In sum, whether the recent amendments to Rule 166a will meaningfully enhance predictability and efficiency in Texas summary judgment practice remains to be seen. As courts and litigants continue to adjust to the updated requirements, practitioners should remain vigilant regarding new local rules and be ready to adapt in the face of such changes.
[1] These amendments were in response to two pieces of legislation recently passed by the Texas legislature: Senate Bill 293, 89(R) and House Bill 16, 89(2). These bills created and amended Tex. Gov. Code 23.303.
[2] Tex. R. Civ. P. 166a(d)(1).
[3] Id. 166a(e)(1).
[4] Id. 166a(d)(1), (e)(1).
[5] Id. 166a(g)(1).
[6] See Tex. R. Civ. P. 4 (providing that “[i]n computing any period of time prescribed or allowed by [the Texas Rules of Civil Procedure]…the day of the act, event, or default after which the designated period of time begins to run is not to be included” and “[t]he last day of the period so computed is to be included[.]”).
[7] Id. 166a(g)(1).
[8] See Ratcliff v. Dickson, 495 S.W.2d 35, 36 (Tex. App.—Houston [1st Dist.] 1973, no writ) (stating that mandamus relief is unavailable where the movant failed to show he requested that the trial court set the motion for hearing).
[9] Tex. R. Civ. P. 166a(c).
[10] Id. 166a(c), 166a(g)(1).
[11] Id. 166a(c).
[12] Id. 166a(g)(2).
[13] See, e.g., In re Webber, LLC, No. 01-25-00563-CV, 2025 WL 2369402, at *1, 3 (Tex. App.—Houston [1st Dis.] Aug. 15, 2025, orig. proceeding) (mem. op.) (granting mandamus relief where the trial court failed to rule on a motion for summary judgment for eleven months after the hearing).
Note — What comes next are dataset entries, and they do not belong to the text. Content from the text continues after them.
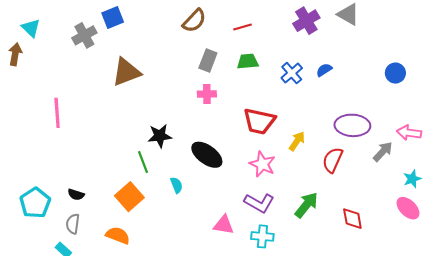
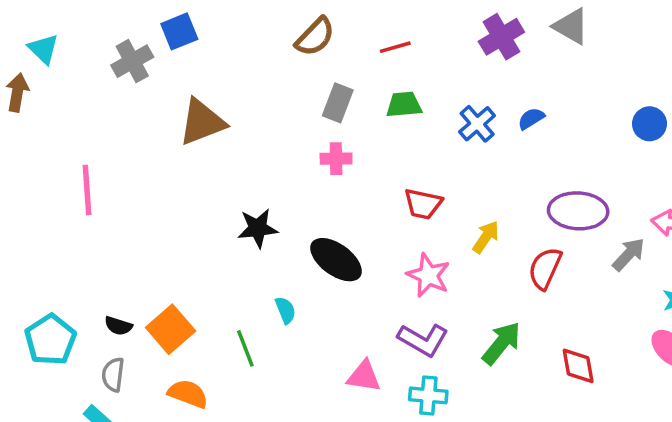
red trapezoid: (259, 121) -> (423, 204), size x0.7
green line: (143, 162) -> (245, 348), moved
orange square: (129, 197) -> (171, 329), moved

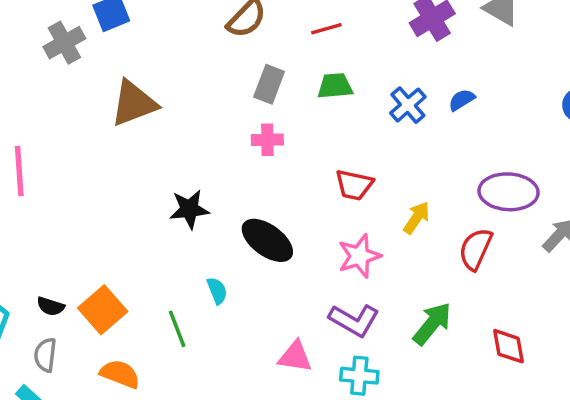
pink star: (428, 275) -> (359, 256), turned 30

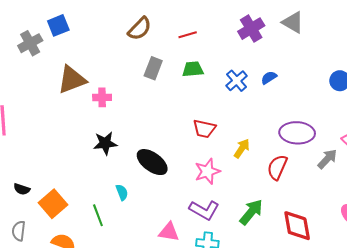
pink cross: (267, 140) -> (102, 97), moved
black semicircle: (51, 306) -> (22, 189), moved
red diamond: (509, 346) -> (297, 226), size x1.4

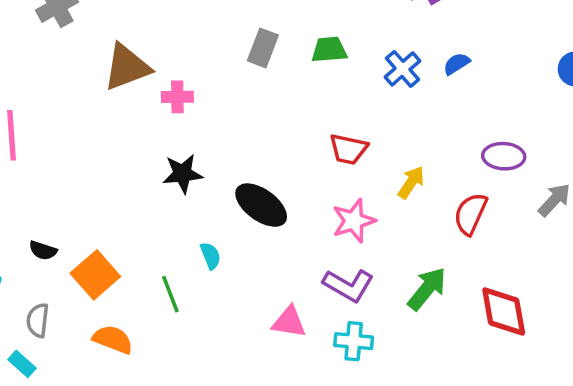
purple ellipse: (297, 133) -> (504, 156), size x0.7

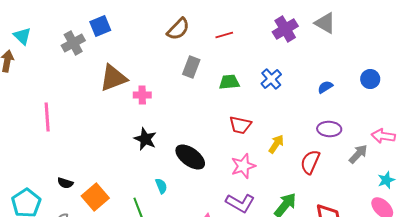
green trapezoid: (329, 50) -> (229, 82), moved
blue semicircle: (457, 64) -> (325, 87), moved
black star: (183, 174) -> (145, 139), turned 30

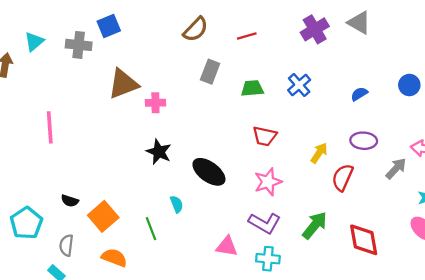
cyan triangle: (22, 36) -> (34, 42), moved, turned 36
gray cross: (73, 43) -> (79, 45), turned 35
yellow arrow: (276, 144) -> (319, 153), moved

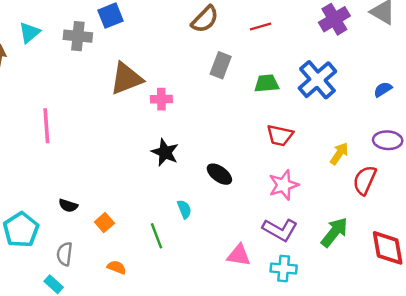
blue cross: (299, 85) -> (317, 80), size x1.5
black ellipse: (209, 172) -> (219, 174), size x0.7
orange square: (103, 216) -> (104, 223), size x0.6
orange semicircle: (114, 258) -> (117, 267), size x0.7

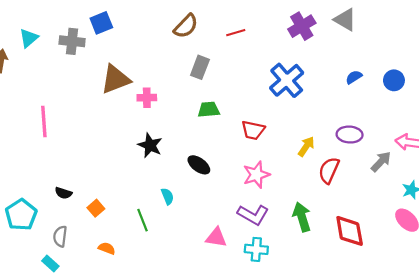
green trapezoid: (267, 83) -> (209, 110), moved
blue semicircle: (383, 89) -> (354, 77), moved
green arrow: (334, 232) -> (302, 217), turned -56

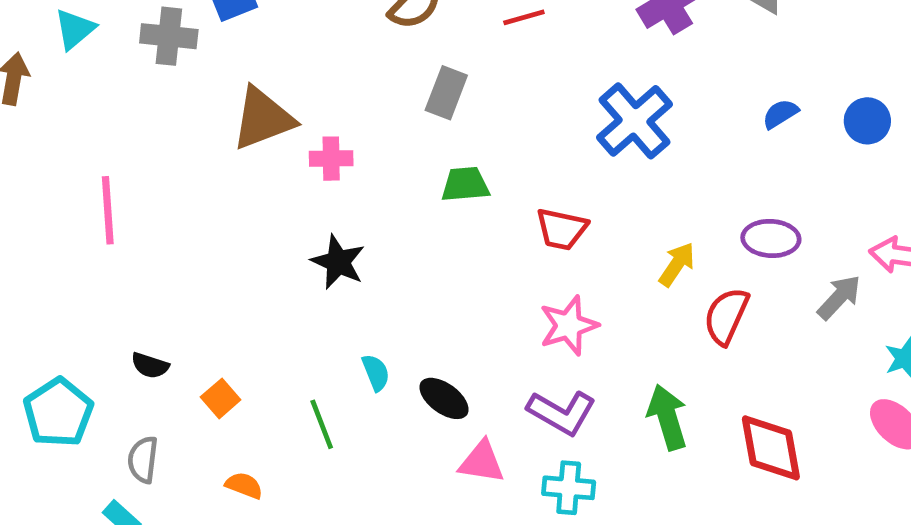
black ellipse: (199, 165) -> (444, 398), moved

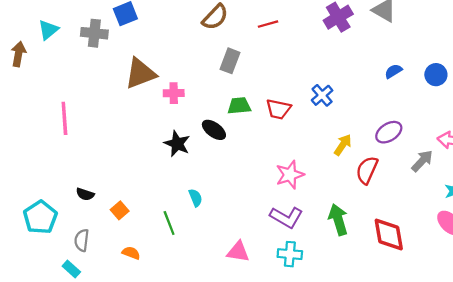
blue cross: (635, 121) -> (322, 95), moved, size x0.6
red trapezoid: (562, 229) -> (278, 109), moved
purple ellipse: (771, 238) -> (389, 132), turned -35
black ellipse: (444, 398) -> (214, 130), moved
pink triangle: (482, 462) -> (238, 252), moved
[14] See In re Mission Consol. Indep. Sch. Dist., 990 S.W.2d 459, 461 (Tex. App.—Corpus Christi-Edinburg 1999, orig. proceeding) (noting that a “trial court's refusal to rule on a motion for summary judgment within a reasonable time after it is filed and heard may amount to an abuse of discretion, and entitle the complaining party to a writ of mandamus compelling the trial judge to rule.”).
[15] See Tex. R. Civ. P. 166a(i).
[16] See id. 166a(b)(2)(A).
[17] Id.
[18] Id. 166a(b)(2)B), (d)(2).
[19] Id. 166a(b)(2)(A).
[20] Id. 166a(f).
[21] Id. 166a(g)(3).
[22] Id. 166a(j)(3)(A).
[23] Id. 166a(j)(3)(B).
[24] 28 U.S.C. § 476.
[25] Tex. Gov’t Code § 23.303(d).
[26] Id.
[27] See, e.g., Arellano v. Americanos USA, LLC, 334 S.W.3d 326, 329 (Tex. App.—El Paso 2010, no pet.) (holding that the movant complied with the summary judgment deadline within the applicable scheduling order and discovery control plan where it filed its motions at least thirty days before trial).